Monday, May 11, 2009

Stay ability

If you click my profile, you'll see the Ethics of Service blog. Last year I was asked to contribute to the class blog for a class of the same name. Even though the class ended a year ago, I posted again in December about the decision to leave. Wanted to share this with you.

On Leaving

I don't know if anyone will read this, but this seems like the appropriate space for sharing my current reflection process. I'm struggling with the ethics of ending service.

I'm working on my grad school applications, planning to leave the reservation next year. Yet when the security guard asked me yesterday if I would be back next year, I said I didn't know. Although I do not feel called to teach for the rest of my life, and want to attend graduate school, I'm experiencing guilt for this decision.

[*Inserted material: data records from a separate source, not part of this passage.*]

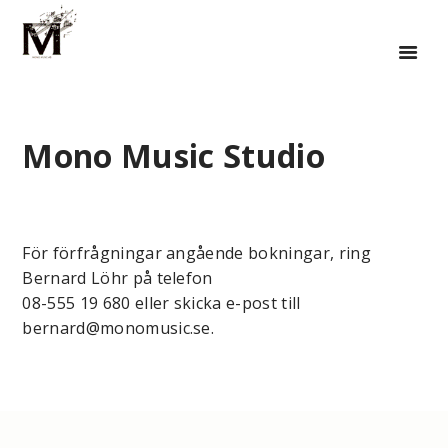
Mono Music Studio
För förfrågningar angående bokningar, ring
Bernard Löhr på telefon
08-555 19 680 eller skicka e-post till
bernard@monomusic.se.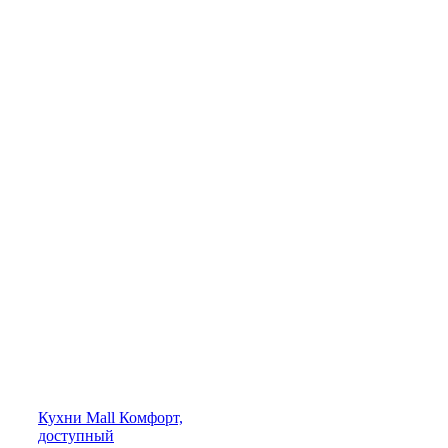
Кухни
Mall
Комфорт,
доступный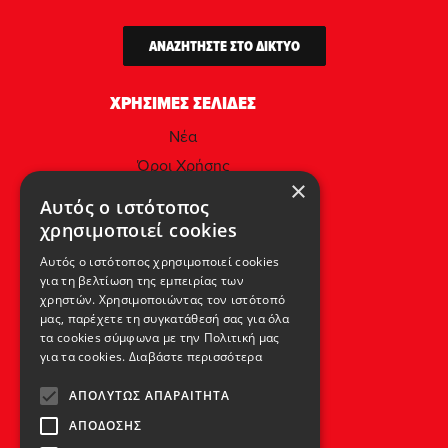
ΑΝΑΖΗΤΗΣΤΕ ΣΤΟ ΔΙΚΤΥΟ
ΧΡΗΣΙΜΕΣ ΣΕΛΙΔΕΣ
Νέα
Όροι Χρήσης
×
Πολιτική Απορρήτου & Προστασίας
Αυτός ο ιστότοπος
Προσωπικών Δεδομένων
χρησιμοποιεί cookies
Πολιτική Μικροδεδομένων (Cookies)
Αυτός ο ιστότοπος χρησιμοποιεί cookies
για τη βελτίωση της εμπειρίας των
ΕΠΙΚΟΙΝΩΝΙΑ
χρηστών. Χρησιμοποιώντας τον ιστότοπό
μας, παρέχετε τη συγκατάθεσή σας για όλα
Αθήνα - Ελλάδα,
τα cookies σύμφωνα με την Πολιτική μας
για τα cookies.
Διαβάστε περισσότερα
Λεωφ. Αθηνών 92,
104 42.
ΑΠΟΛΎΤΩΣ ΑΠΑΡΑΊΤΗΤΑ
Τηλ: (+30) 210 5193 100
ΑΠΌΔΟΣΗΣ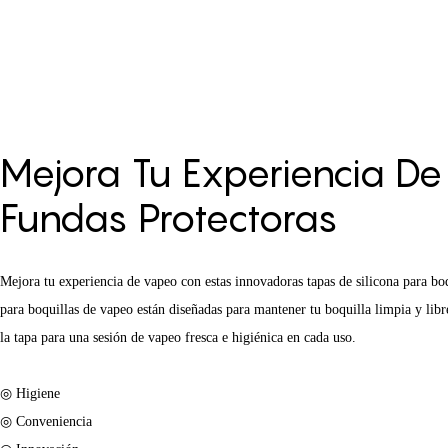
Mejora Tu Experiencia D
Fundas Protectoras
Mejora tu experiencia de vapeo con estas innovadoras tapas de silicona para boq
para boquillas de vapeo están diseñadas para mantener tu boquilla limpia y lib
la tapa para una sesión de vapeo fresca e higiénica en cada uso.
◎ Higiene
◎ Conveniencia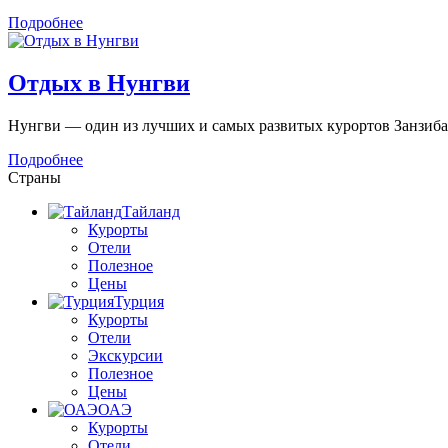
Подробнее
Отдых в Нунгви
Нунгви — один из лучших и самых развитых курортов Занзибара
Подробнее
Страны
Тайланд
Курорты
Отели
Полезное
Цены
Турция
Курорты
Отели
Экскурсии
Полезное
Цены
ОАЭ
Курорты
Отели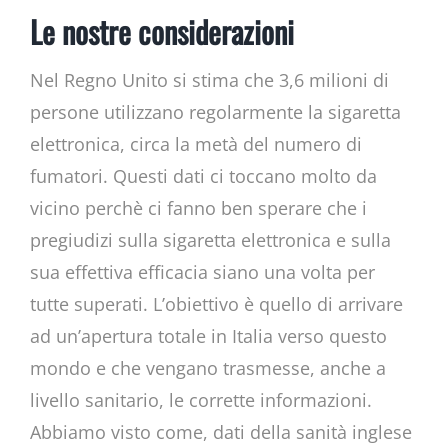
Le nostre considerazioni
Nel Regno Unito si stima che 3,6 milioni di
persone utilizzano regolarmente la sigaretta
elettronica, circa la metà del numero di
fumatori. Questi dati ci toccano molto da
vicino perchè ci fanno ben sperare che i
pregiudizi sulla sigaretta elettronica e sulla
sua effettiva efficacia siano una volta per
tutte superati. L’obiettivo è quello di arrivare
ad un’apertura totale in Italia verso questo
mondo e che vengano trasmesse, anche a
livello sanitario, le corrette informazioni.
Abbiamo visto come, dati della sanità inglese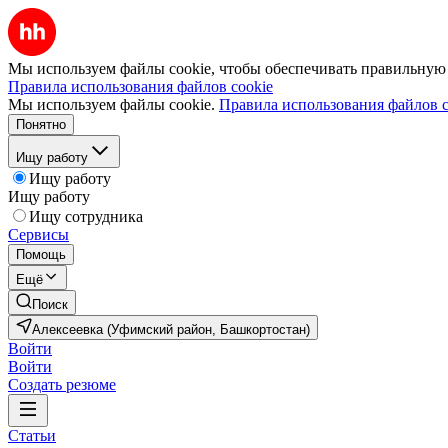
Мы используем файлы cookie, чтобы обеспечивать правильную р
Правила использования файлов cookie
Мы используем файлы cookie.
Правила использования файлов c
Понятно
Ищу работу
Ищу работу
Ищу работу
Ищу сотрудника
Сервисы
Помощь
Ещё
Поиск
Алексеевка (Уфимский район, Башкортостан)
Войти
Войти
Создать резюме
Статьи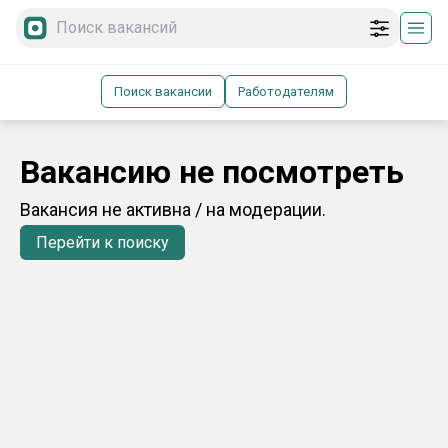
Поиск вакансии
Работодателям
Вакансию не посмотреть
Вакансия не активна / на модерации.
Перейти к поиску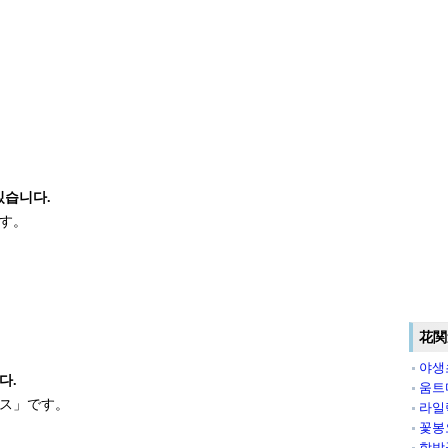
있습니다.
す。
花関
야생
다.
움트
ス」です。
라일
꽃봉
함박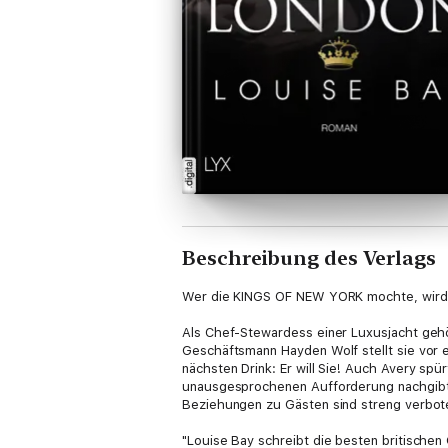
Beschreibung des Verlags
Wer die KINGS OF NEW YORK mochte, wird
Als Chef-Stewardess einer Luxusjacht geh
Geschäftsmann Hayden Wolf stellt sie vor e
nächsten Drink: Er will Sie! Auch Avery sp
unausgesprochenen Aufforderung nachgibt, d
Beziehungen zu Gästen sind streng verbot
"Louise Bay schreibt die besten britische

They didn’t expect me to make it through my first year. On my first day of school, I allowed students to ask me questions. The most frequent question was, “How long will you be here?” Time and again they have been abandoned. By teachers. By family. By volunteers who are here for a week of their summer, leaving to tell stories of the difficulty of these people's lives.

My return from Christmas convinced some students that I would make it through the year; they never said the words, but their attitude toward me changed. Girls who had walked out of class refusing to do work, moved to the front of the room to work on the board and stayed afterschool for extra help. While I know my teaching has improved, my continued return has gained a trust that transforms my classroom. Stability--stay ability--is a gift they do not receive often enough.

When I leave, whether it's next year or 15 years in the future, I will add more instability to the system. My time here has been longer than the summer volunteers, but I wonder how much good we do. I have to believe that the benefits we help bring outweigh the cost of this unstable system. Have to hope that my presence for two years is more meaningful than the absence I replaced. Have to trust that someone else will fill in the void I leave.

TFA is sometimes said to stand for "Teach for Awhile." The program's only been at my school for 3 years. One-third of the first corps has stayed for their third year. And even leaving after two years we are more constant than the one year teachers who were here before us. Still, I'm afraid of this system that says, it's okay to be here a little while. A little while may be better than never, but some days I'm not sure.

3 comments:

Jason said...

I have enjoyed your blog and wish you the best of luck. I was hoping you'd do a "final thoughts on TFA" type of post. TFA seems to be a bit polarizing and I'm sure you have strong opinions.

Anonymous said...

I taught at Hopi 2.5 years and left because the administration couldn't keep the hallways safe. My classroom was in good shape by that time, but step out the door and it was a different story.

Once, when a student came bakc from a 20 minute bathroom break, I asked "what's up, the bathroom's right across the hall."

He said - Oh I can't use that one - it's for a different gang.

Often it's not the teachers' fault they don't stay.

Sarah Cannon said...

Anonymous: To quote my kids, "Nay. Not that far to the next closest bathroom."

In all seriousness though, I hear you. My school wasn't as bad as your sounds, and has improved since the time I arrived, but navigating the gang culture (on top of tribal and school politics) is tough.

When I wrote this, I didn't mean to blame the teachers for leaving so much as highlight the way the instability of the system affects the kids. Though I'd also argue that the instability makes it that much harder for teachers, adminstrators, and families dealing with the sytem too. I believe the continued turnover is as much as symptom of the instability as it is the cause of it.

For whatever it's worth, I'm loving grad school and am generally happy with my decision. I hear good things from my school, including indications that its on it's way to a more stable environment. Even so, there are still moments when I feel a bit of guilt over my part about taking away a constant from the system.